Question

Which one of the following group 16 elements does not exist in -2 oxidation state?
a.) S
b.) Se
c.) O
d.) Po
e.) Te

Answer 1

Hint: This element is rare and highly radioactive metal with no stable isotopes. It is also a known carcinogen. This element is widely used in heaters in space probes, antistatic devices, sources of neutrons and alpha particles, and also as a poison.

Complete step by step solution:
Most common oxidation state of group 16 elements is -2 oxidation state . ie, they can easily gain 2 electrons to attain noble gas configuration (stable configuration).
But in the case of Polonium it is an exemption, it’s because of the fact it is having d electrons also.
So, it is clear that option (D) Po is our answer , it cannot show -2 oxidation state.
The filling of the d shell makes the atom smaller because of the poor shielding effect of d electrons and hence the electrons are tightly packed.
Because of this same reason, Selenium cannot acquire the highest oxidation state of $ \left( +VI \right) $.
The oxidation state of elements is defined as the number of electrons gained or lost to form a bond and its sign is the indication of ionic charge on the element.
Oxygen is the most electronegative element after fluorine.
Sulphur, selenium and tellurium usually show + 4 oxidation state in their compounds with oxygen and + 6 with fluorine.
Other elements of the group exhibit + 2, + 4, + 6 oxidation states but + 4 and + 6 are more common.
The stability of + 6 oxidation state decreases down the group and stability of + 4 oxidation state increases due to inert pair effect.
 Bonding in +4 and +6 oxidation states is primarily covalent.
In case of Oxygen and Sulphur , they are having only s and p electrons , so they can readily gain 2 more electrons to gain the stable noble gas configuration and hence are more stable in their -2 oxidation state.
The stability of -2 oxidation state decreases down the group.
Polonium hardly shows –2 oxidation states. Since electronegativity of oxygen is very high, it shows only a negative oxidation state as –2 except in the case of ${ OF }_{ 2 }$ where its oxidation state is + 2.
From the above discussion , let us conclude that (D) Po is the answer.

Additional information:
For making you more clear regarding this oxidation state concept, a table is shown below :

Element	Electronic configuration	Oxidation state
O	$ \left[ He \right] { 2s }^{ 2 }{ 2p }^{ 4 }$	-2, -1, 1, 2
S	$\left[ Ne \right] { 3s }^{ 2 }{ 3p }^{ 4 }$	-2, 2, 4, 6
Se	$ \left[ Ar \right] { { 3d }^{ 10 }4s }^{ 2 }{ 4p }^{ 4 }$	-2, 2, 4, 6
Te	$\left[ Kr \right] { { 4d }^{ 10 }5s }^{ 2 }{ 5p }^{ 4 }$	-2, 2, 4, 6
Po	$\left[ Kr \right] { 4f }^{ 14 }{ { 5d }^{ 10 }6s }^{ 2 }{ 6p }^{ 4 }$	2, 4

Let us now look at inert pair effect, which we mentioned earlier in the solution section:
Inert pair effect is defined as the non-participation of the two s electrons in bonding due to the high energy needed for unpairing them.
The inert pair theory was proposed by Sidgwick. He along with Powell accounted for the shapes of several molecules and correlated the shapes with some of their physical properties.

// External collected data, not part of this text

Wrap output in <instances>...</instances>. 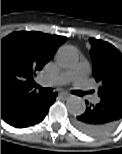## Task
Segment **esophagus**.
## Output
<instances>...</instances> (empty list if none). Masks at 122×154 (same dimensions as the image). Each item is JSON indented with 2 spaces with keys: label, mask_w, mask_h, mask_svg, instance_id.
<instances>
[{
  "label": "esophagus",
  "mask_w": 122,
  "mask_h": 154,
  "mask_svg": "<svg viewBox=\"0 0 122 154\" xmlns=\"http://www.w3.org/2000/svg\"><path fill=\"white\" fill-rule=\"evenodd\" d=\"M60 96H61L62 98H64V99H68L71 95H70L69 93H67V92H61V93H60Z\"/></svg>",
  "instance_id": "34e87169"
}]
</instances>
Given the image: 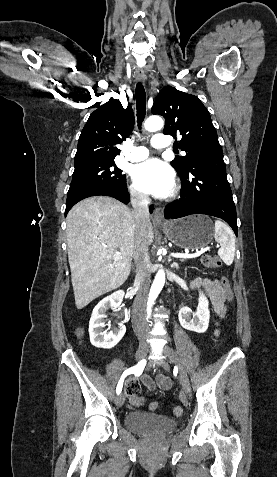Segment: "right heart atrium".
<instances>
[{
    "mask_svg": "<svg viewBox=\"0 0 277 477\" xmlns=\"http://www.w3.org/2000/svg\"><path fill=\"white\" fill-rule=\"evenodd\" d=\"M129 192L132 199L137 202H145L147 200L146 194L134 184L129 186Z\"/></svg>",
    "mask_w": 277,
    "mask_h": 477,
    "instance_id": "obj_1",
    "label": "right heart atrium"
}]
</instances>
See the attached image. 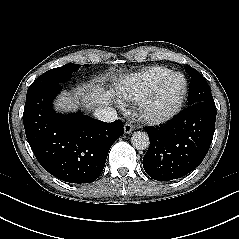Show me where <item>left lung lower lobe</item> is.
<instances>
[{"label":"left lung lower lobe","instance_id":"left-lung-lower-lobe-1","mask_svg":"<svg viewBox=\"0 0 239 239\" xmlns=\"http://www.w3.org/2000/svg\"><path fill=\"white\" fill-rule=\"evenodd\" d=\"M216 119L214 101L190 105L170 123L146 128L150 146L143 158L146 173L157 181L181 178L203 161Z\"/></svg>","mask_w":239,"mask_h":239}]
</instances>
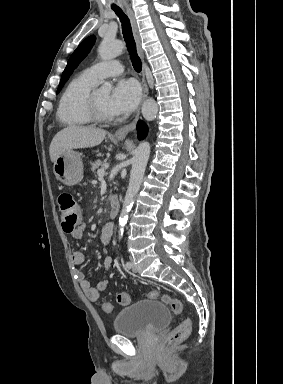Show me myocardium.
<instances>
[{"mask_svg": "<svg viewBox=\"0 0 283 384\" xmlns=\"http://www.w3.org/2000/svg\"><path fill=\"white\" fill-rule=\"evenodd\" d=\"M83 113L89 118V120L96 124H110L115 121V118L106 117L101 114L93 92H90L83 102Z\"/></svg>", "mask_w": 283, "mask_h": 384, "instance_id": "obj_1", "label": "myocardium"}]
</instances>
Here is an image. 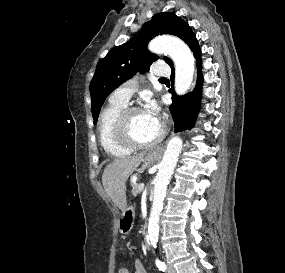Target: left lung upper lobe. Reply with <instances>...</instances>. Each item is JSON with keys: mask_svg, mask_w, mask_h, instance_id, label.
<instances>
[{"mask_svg": "<svg viewBox=\"0 0 285 273\" xmlns=\"http://www.w3.org/2000/svg\"><path fill=\"white\" fill-rule=\"evenodd\" d=\"M160 34L175 35L186 42L193 32L188 23L175 14L159 13L144 24L142 30L134 38L114 47L106 57L98 62L90 83L94 124L97 122L106 97L137 71L147 72L150 65L158 59L157 55L148 51L147 44ZM164 61L169 65L173 64L167 57H164Z\"/></svg>", "mask_w": 285, "mask_h": 273, "instance_id": "obj_1", "label": "left lung upper lobe"}]
</instances>
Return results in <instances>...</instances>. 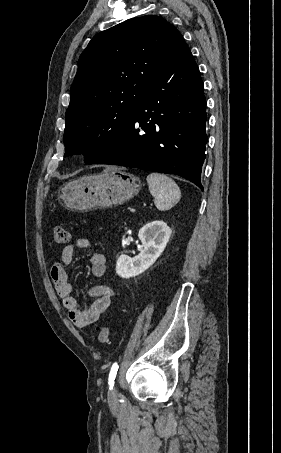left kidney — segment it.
I'll use <instances>...</instances> for the list:
<instances>
[{"mask_svg":"<svg viewBox=\"0 0 281 453\" xmlns=\"http://www.w3.org/2000/svg\"><path fill=\"white\" fill-rule=\"evenodd\" d=\"M171 233L170 227L164 220H152V222L144 224L138 233L142 251L133 259L128 255H120L115 269L117 275L122 279H130V277H137L147 271L162 255L169 243Z\"/></svg>","mask_w":281,"mask_h":453,"instance_id":"obj_1","label":"left kidney"}]
</instances>
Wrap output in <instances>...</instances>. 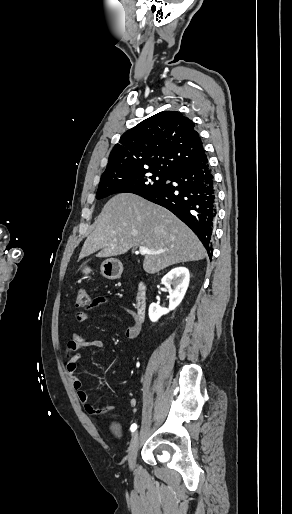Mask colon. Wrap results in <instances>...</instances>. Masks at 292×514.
I'll return each mask as SVG.
<instances>
[{
	"mask_svg": "<svg viewBox=\"0 0 292 514\" xmlns=\"http://www.w3.org/2000/svg\"><path fill=\"white\" fill-rule=\"evenodd\" d=\"M76 310H88L89 306V295L86 290H79L76 296Z\"/></svg>",
	"mask_w": 292,
	"mask_h": 514,
	"instance_id": "obj_1",
	"label": "colon"
}]
</instances>
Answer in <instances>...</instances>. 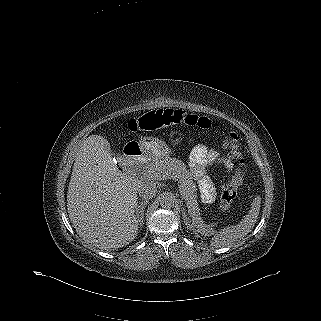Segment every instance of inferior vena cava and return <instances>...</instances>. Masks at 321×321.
Here are the masks:
<instances>
[{"label":"inferior vena cava","instance_id":"inferior-vena-cava-1","mask_svg":"<svg viewBox=\"0 0 321 321\" xmlns=\"http://www.w3.org/2000/svg\"><path fill=\"white\" fill-rule=\"evenodd\" d=\"M156 191V186L153 183H143L138 189L139 196L146 201L153 198L156 194Z\"/></svg>","mask_w":321,"mask_h":321}]
</instances>
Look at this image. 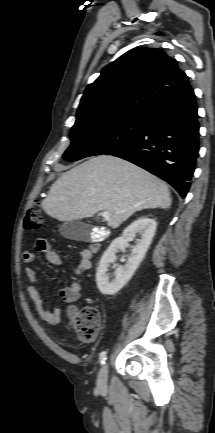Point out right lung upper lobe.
<instances>
[{
	"label": "right lung upper lobe",
	"mask_w": 215,
	"mask_h": 433,
	"mask_svg": "<svg viewBox=\"0 0 215 433\" xmlns=\"http://www.w3.org/2000/svg\"><path fill=\"white\" fill-rule=\"evenodd\" d=\"M188 85L176 60L161 49L134 48L104 67L86 88L76 123L143 115Z\"/></svg>",
	"instance_id": "right-lung-upper-lobe-1"
}]
</instances>
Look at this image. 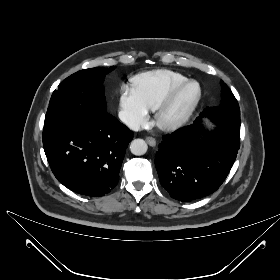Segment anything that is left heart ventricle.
Instances as JSON below:
<instances>
[{
	"label": "left heart ventricle",
	"instance_id": "1",
	"mask_svg": "<svg viewBox=\"0 0 280 280\" xmlns=\"http://www.w3.org/2000/svg\"><path fill=\"white\" fill-rule=\"evenodd\" d=\"M196 93L197 87L195 85L187 87L183 92H181V94L177 97L173 105L167 110V112L164 115V119L168 120L182 113L194 99Z\"/></svg>",
	"mask_w": 280,
	"mask_h": 280
}]
</instances>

For Example: The inert pair effect among group 4 and group 5 elements. ${ Sn }^{ 2+ }$ and ${ Pb }^{ 2+ }$ and ${ Sb }^{ 3+ }$ and ${ Bi }^{ 3+ }$ which are the lower oxidation states of the elements are formed because of the inert pair effect. When the s electrons remain paired the oxidation state is lower than the characteristic oxidation state of the group.
The group 16 elements, also known as the chalcogens have 6 valence electrons, and hence they can achieve noble gas configuration either by gaining 2 electrons or by sharing two electrons i.e., by forming ${ M }^{ 2- }$ ions, or forming two covalent bonds.


Note: Along with Po, in case of Te and Se also, -2 oxidation state is most unstable for them. Don’t confuse inert pair effect with shielding effect, both are different concepts. Shielding effect describes the balance between the attraction between the electrons on valence electrons and the repulsion from the inner electrons.